Work task: Pictures excluded, reproduce exactly the lines below from the one with "Коттедж под ключ на Приморской" through the one with "kitą kartą vėl norėsiu parašyti komentarą.", both included.

Extracted information:
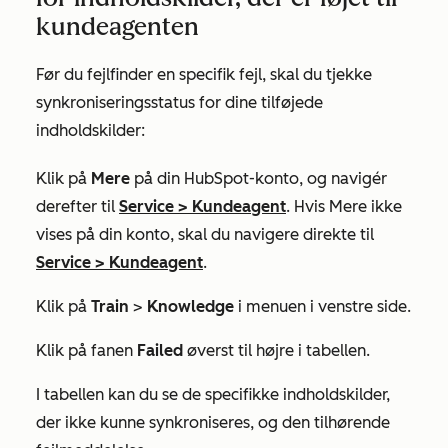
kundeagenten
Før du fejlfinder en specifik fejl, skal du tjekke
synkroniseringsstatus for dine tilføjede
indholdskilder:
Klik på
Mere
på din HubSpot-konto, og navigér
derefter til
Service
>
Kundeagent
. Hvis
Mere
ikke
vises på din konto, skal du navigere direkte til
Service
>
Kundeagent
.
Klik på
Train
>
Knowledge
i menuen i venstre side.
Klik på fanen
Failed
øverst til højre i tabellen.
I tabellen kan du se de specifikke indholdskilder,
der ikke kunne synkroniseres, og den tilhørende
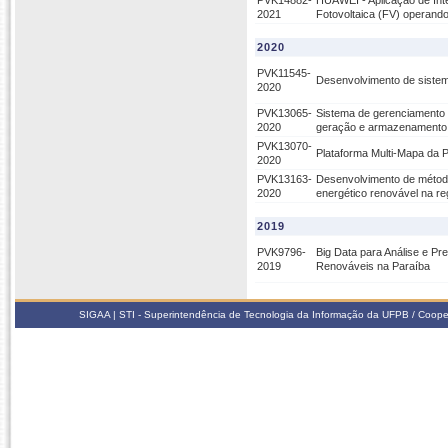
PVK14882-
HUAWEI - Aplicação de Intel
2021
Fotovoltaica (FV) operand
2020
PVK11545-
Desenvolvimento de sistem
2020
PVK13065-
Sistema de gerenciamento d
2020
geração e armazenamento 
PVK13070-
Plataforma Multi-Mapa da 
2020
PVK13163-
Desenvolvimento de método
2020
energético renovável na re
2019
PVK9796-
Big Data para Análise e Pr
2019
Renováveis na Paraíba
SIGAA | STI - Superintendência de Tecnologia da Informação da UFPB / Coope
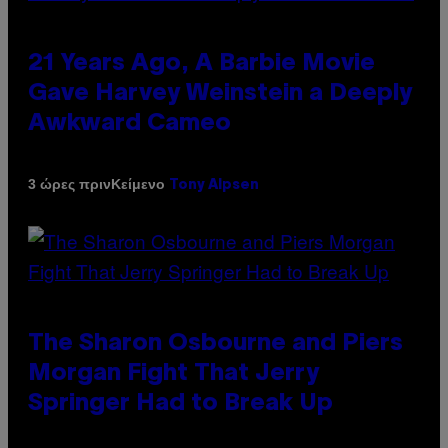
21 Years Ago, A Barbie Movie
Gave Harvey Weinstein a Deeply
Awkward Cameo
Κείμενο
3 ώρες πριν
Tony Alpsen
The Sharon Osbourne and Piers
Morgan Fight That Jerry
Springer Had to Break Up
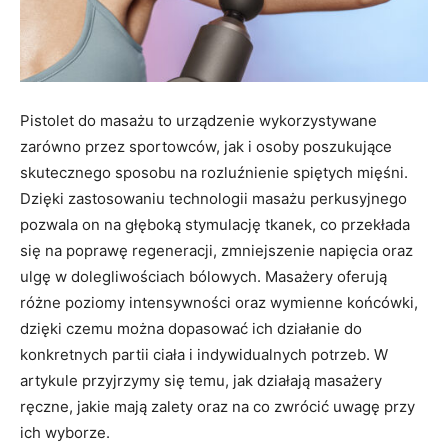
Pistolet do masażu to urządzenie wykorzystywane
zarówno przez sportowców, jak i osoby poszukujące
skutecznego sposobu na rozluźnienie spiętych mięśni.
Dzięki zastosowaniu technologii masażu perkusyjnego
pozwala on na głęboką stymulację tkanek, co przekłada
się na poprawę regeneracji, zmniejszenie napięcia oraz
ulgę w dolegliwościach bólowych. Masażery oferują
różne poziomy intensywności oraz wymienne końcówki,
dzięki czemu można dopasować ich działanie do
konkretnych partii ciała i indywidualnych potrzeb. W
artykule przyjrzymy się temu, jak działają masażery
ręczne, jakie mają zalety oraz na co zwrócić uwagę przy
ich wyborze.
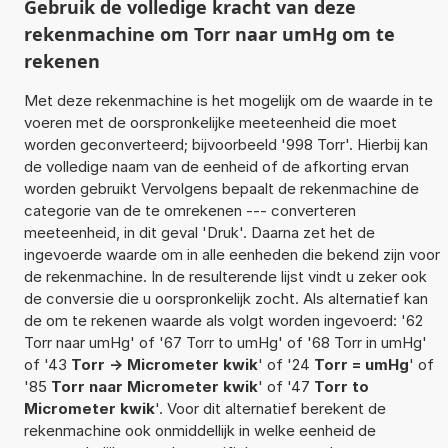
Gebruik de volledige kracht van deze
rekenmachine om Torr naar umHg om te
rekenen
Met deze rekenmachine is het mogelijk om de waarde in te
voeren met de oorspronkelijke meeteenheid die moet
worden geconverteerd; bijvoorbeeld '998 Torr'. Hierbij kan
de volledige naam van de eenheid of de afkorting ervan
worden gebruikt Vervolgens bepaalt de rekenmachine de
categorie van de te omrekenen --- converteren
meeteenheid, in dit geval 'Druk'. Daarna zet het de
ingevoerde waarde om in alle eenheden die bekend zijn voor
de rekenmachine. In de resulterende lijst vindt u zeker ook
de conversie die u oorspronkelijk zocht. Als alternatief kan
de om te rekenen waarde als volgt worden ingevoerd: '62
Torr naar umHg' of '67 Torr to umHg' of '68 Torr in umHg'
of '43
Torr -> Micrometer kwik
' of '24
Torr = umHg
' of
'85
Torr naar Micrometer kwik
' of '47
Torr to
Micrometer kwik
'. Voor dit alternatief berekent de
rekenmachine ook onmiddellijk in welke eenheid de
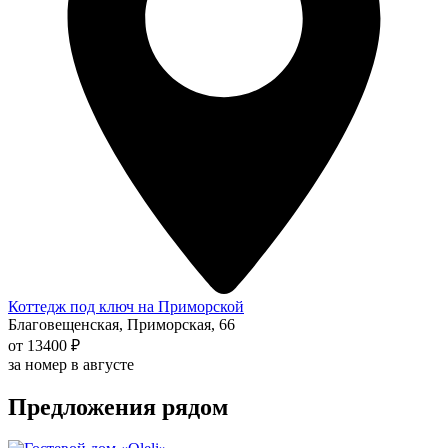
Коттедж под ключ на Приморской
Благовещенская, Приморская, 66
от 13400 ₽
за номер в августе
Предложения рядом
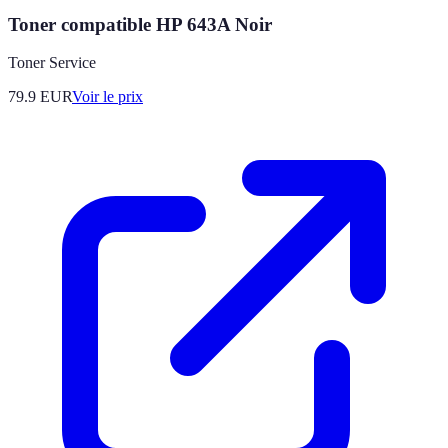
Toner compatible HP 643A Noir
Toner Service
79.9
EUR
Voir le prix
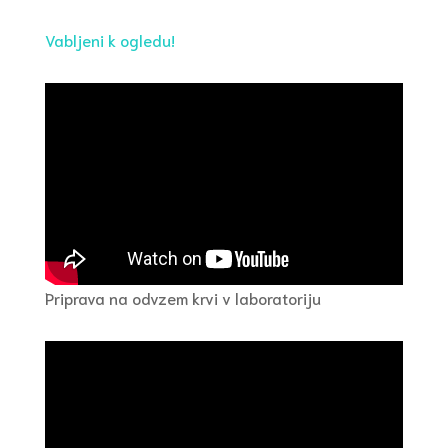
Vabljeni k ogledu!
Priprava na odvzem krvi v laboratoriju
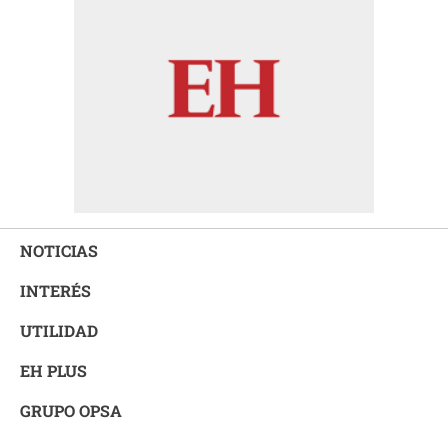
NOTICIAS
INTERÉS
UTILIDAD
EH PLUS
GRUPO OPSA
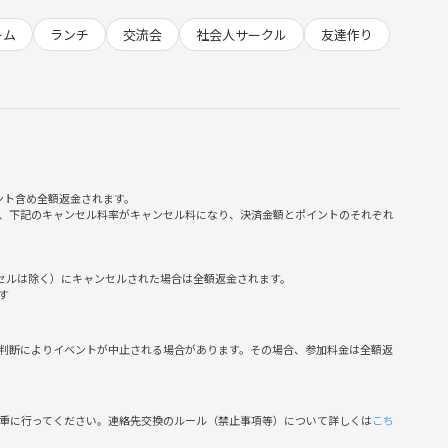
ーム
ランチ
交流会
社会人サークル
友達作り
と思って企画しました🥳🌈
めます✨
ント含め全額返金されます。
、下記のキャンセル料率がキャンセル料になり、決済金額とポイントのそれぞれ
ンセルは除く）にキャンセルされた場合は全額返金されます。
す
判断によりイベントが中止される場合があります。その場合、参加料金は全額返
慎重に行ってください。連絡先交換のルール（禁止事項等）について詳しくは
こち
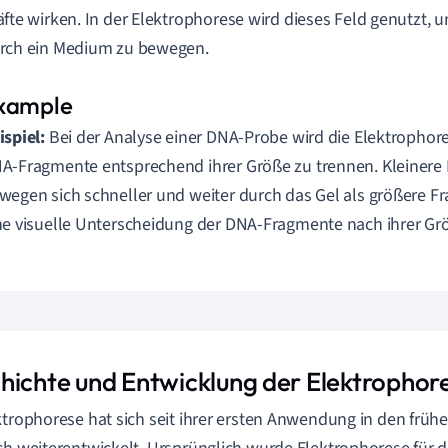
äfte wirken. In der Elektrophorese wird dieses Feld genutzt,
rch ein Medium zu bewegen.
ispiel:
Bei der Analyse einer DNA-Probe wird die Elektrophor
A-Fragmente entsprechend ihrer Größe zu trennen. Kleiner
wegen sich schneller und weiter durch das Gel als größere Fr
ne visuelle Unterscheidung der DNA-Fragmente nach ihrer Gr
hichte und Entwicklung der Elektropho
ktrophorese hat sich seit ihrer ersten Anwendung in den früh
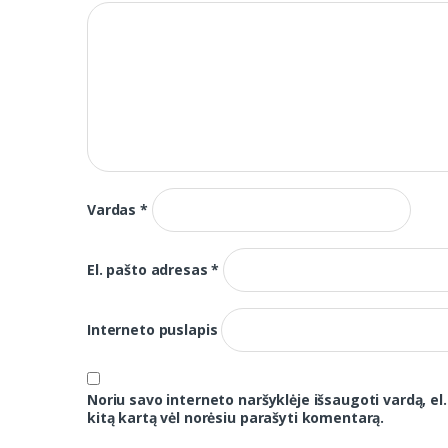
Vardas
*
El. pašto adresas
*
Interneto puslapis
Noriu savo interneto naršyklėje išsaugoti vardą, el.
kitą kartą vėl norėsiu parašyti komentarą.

...

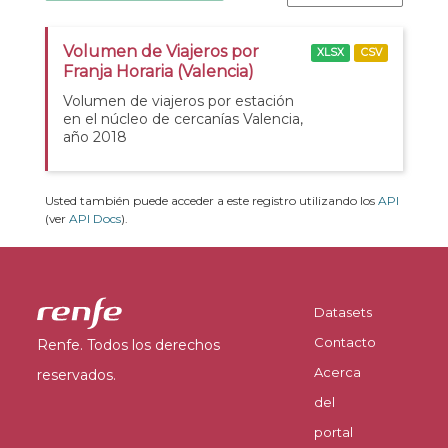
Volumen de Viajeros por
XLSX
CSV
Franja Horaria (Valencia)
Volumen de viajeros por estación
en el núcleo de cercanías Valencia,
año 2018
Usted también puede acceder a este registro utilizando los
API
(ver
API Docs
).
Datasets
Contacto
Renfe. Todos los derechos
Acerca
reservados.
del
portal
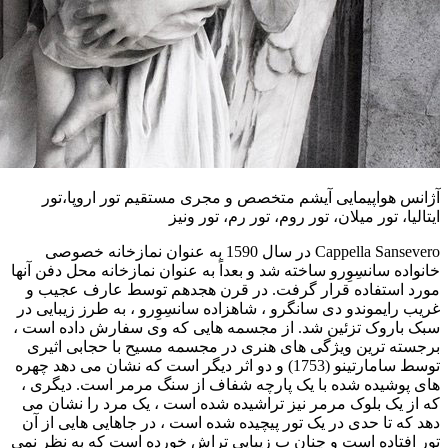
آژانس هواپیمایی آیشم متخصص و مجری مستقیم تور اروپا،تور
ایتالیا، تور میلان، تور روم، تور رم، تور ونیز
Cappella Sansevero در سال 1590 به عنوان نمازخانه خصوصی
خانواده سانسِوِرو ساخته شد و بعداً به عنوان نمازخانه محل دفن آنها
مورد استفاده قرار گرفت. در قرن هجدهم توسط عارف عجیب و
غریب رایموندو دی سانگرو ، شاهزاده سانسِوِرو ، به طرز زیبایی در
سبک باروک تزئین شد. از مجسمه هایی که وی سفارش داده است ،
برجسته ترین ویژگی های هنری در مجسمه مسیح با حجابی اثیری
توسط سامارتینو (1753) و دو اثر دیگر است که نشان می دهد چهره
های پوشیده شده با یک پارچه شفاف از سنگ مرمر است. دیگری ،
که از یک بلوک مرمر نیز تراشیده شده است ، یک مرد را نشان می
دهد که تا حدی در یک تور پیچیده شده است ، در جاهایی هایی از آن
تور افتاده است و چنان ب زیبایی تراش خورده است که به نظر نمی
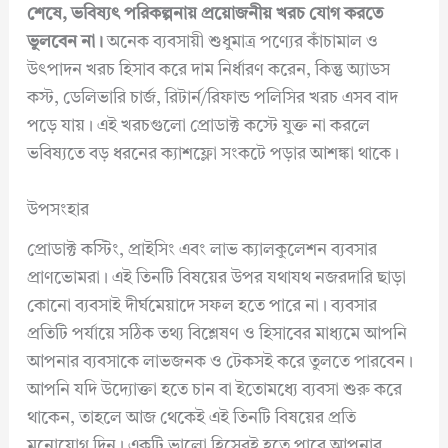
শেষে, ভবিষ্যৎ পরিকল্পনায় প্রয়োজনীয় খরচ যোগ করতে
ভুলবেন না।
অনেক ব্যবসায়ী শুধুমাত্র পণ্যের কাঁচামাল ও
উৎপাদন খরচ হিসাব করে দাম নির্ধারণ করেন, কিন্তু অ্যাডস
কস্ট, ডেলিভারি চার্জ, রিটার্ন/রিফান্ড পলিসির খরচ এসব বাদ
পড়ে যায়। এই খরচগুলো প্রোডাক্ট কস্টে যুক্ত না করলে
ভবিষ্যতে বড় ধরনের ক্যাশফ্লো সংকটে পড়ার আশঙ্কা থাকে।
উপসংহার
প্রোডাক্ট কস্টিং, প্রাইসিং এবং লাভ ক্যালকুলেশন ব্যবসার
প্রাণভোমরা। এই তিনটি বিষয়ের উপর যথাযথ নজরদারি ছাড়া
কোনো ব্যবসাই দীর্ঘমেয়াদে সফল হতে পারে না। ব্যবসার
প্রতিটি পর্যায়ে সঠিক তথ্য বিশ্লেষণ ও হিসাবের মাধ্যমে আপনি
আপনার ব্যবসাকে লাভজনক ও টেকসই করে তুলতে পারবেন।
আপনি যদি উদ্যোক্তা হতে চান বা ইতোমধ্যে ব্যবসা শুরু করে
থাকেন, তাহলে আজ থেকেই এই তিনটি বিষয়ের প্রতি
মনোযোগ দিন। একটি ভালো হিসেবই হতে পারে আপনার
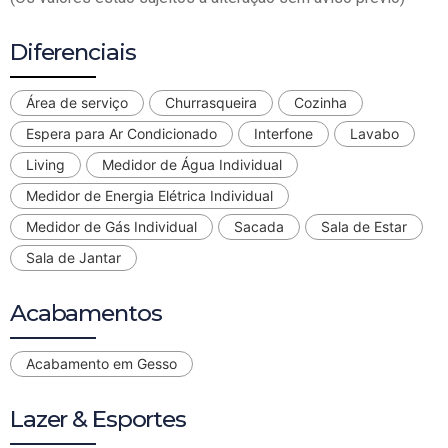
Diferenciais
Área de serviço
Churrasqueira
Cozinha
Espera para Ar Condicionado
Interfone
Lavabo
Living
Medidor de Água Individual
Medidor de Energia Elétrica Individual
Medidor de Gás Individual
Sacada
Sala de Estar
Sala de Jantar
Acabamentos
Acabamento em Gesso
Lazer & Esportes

Answer section:
Коттедж под ключ на Приморской
Благовещенская, Приморская, 66
от 13400 ₽
за номер в августе
Предложения рядом
Toner compatible HP 643A Noir
Toner Service
79.9
EUR
Voir le prix
Vabljeni k ogledu!
Priprava na odvzem krvi v laboratoriju
NOTICIAS
INTERÉS
UTILIDAD
EH PLUS
GRUPO OPSA
ーム
ランチ
交流会
社会人サークル
友達作り
と思って企画しました🥳🌈
めます✨
ント含め全額返金されます。
、下記のキャンセル料率がキャンセル料になり、決済金額とポイントのそれぞれ
ンセルは除く）にキャンセルされた場合は全額返金されます。
す
判断によりイベントが中止される場合があります。その場合、参加料金は全額返
慎重に行ってください。連絡先交換のルール（禁止事項等）について詳しくは
こち
äfte wirken. In der Elektrophorese wird dieses Feld genutzt,
rch ein Medium zu bewegen.
ispiel:
Bei der Analyse einer DNA-Probe wird die Elektrophor
A-Fragmente entsprechend ihrer Größe zu trennen. Kleiner
wegen sich schneller und weiter durch das Gel als größere Fr
ne visuelle Unterscheidung der DNA-Fragmente nach ihrer Gr
hichte und Entwicklung der Elektropho
ktrophorese hat sich seit ihrer ersten Anwendung in den früh
Vardas
*
El. pašto adresas
*
Interneto puslapis
Noriu savo interneto naršyklėje išsaugoti vardą, el.
kitą kartą vėl norėsiu parašyti komentarą.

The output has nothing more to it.